Article by Doug Marrin October 15, 2019 (thesuntimesnews.com)
• In the late evening of March 20, 1966, Frank Mannor and his son Ronald watched a pyramid-shaped UFO craft hover over their farm in Dexter, Michigan. The body of the craft was a porous-looking yellowish rock. Frank described a blue-green light on the right side of it, and a white light on the left side. No antenna or porthole. “We got to about 500 yards of the thing,” Mannor told reporters. “You couldn’t see it too good because it was surrounded with heat waves, like you see on the desert.”
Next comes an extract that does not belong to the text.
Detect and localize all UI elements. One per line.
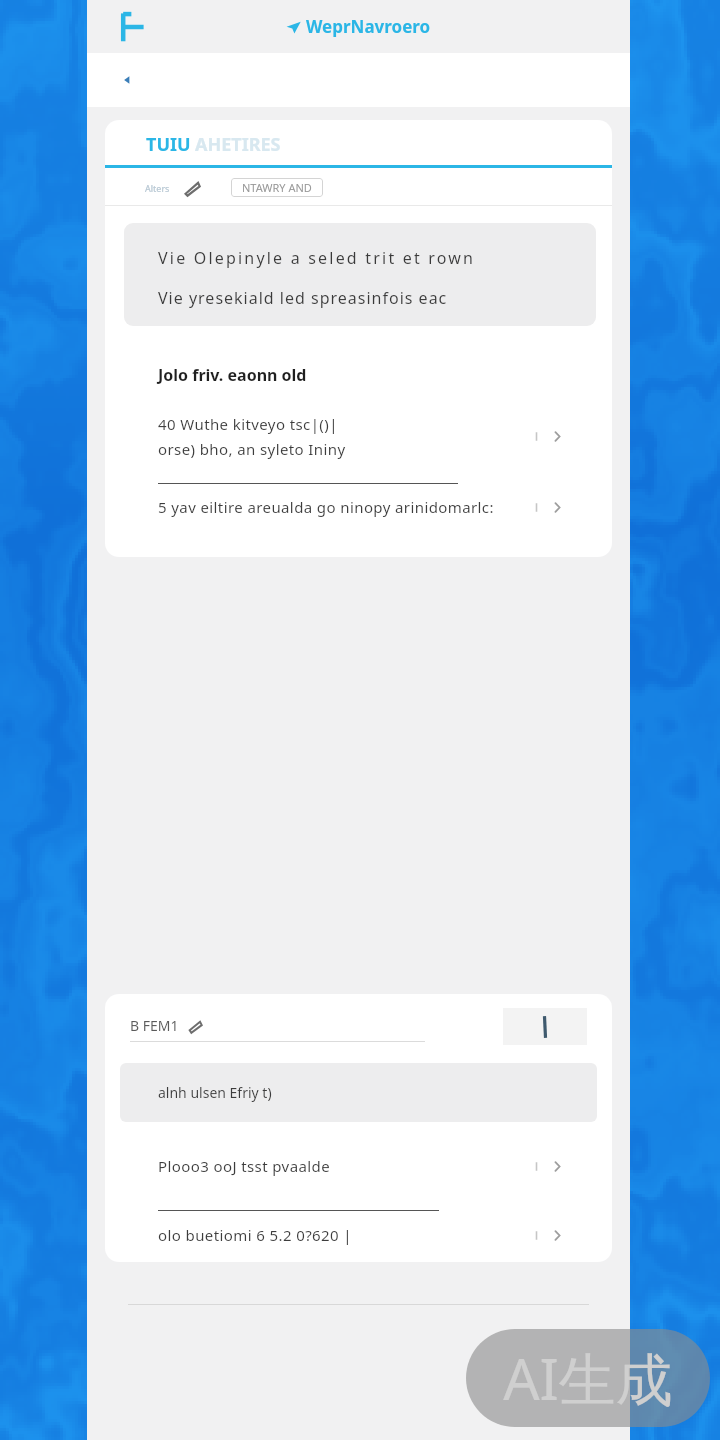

• The Washtenaw County Sheriff’s report listed up to 60 witnesses that watched the UFO for a half hour, including 12 policemen, from a distance of only 1,500 feet. The consensus described it as a brown luminous car-sized object with a “scaly” or “waffled” surface, cone-shaped on top and flat or oval on the bottom. It had two bluish-green lights on right and left edges that turned bright red to illuminate the object.
• At one point the whole object lit up with a yellowish glow while rising 500 ft, and then descended again. When the witnesses saw a couple of flashlights in the distance, the object seemed to respond by flying away at high speed directly over the witnesses with a whistling sound like a rifle bullet ricocheting.
• The press pounced on the story and suddenly there were sightings throughout the Midwestern states with UFO reports as far away as Kansas. Dismissed at first as a hoax or mass delusion, the government finally sent in Dr. J Allen Hynek, an astronomer from Northwestern University to investigate the matter. Hynek arrived in Dexter and found what he later described as “near hysteria.”
• The mid-1960s were the days of black and white television shows such as “Lost in Space” and “My Favorite Martian”, and movies like “Invasion of the Body Snatchers” and “The Day the Earth Stood Still”. The public had been primed for this moment. UFO and alien mania were sweeping across the country. At nearby University of Michigan students laughed it off and played alien pranks.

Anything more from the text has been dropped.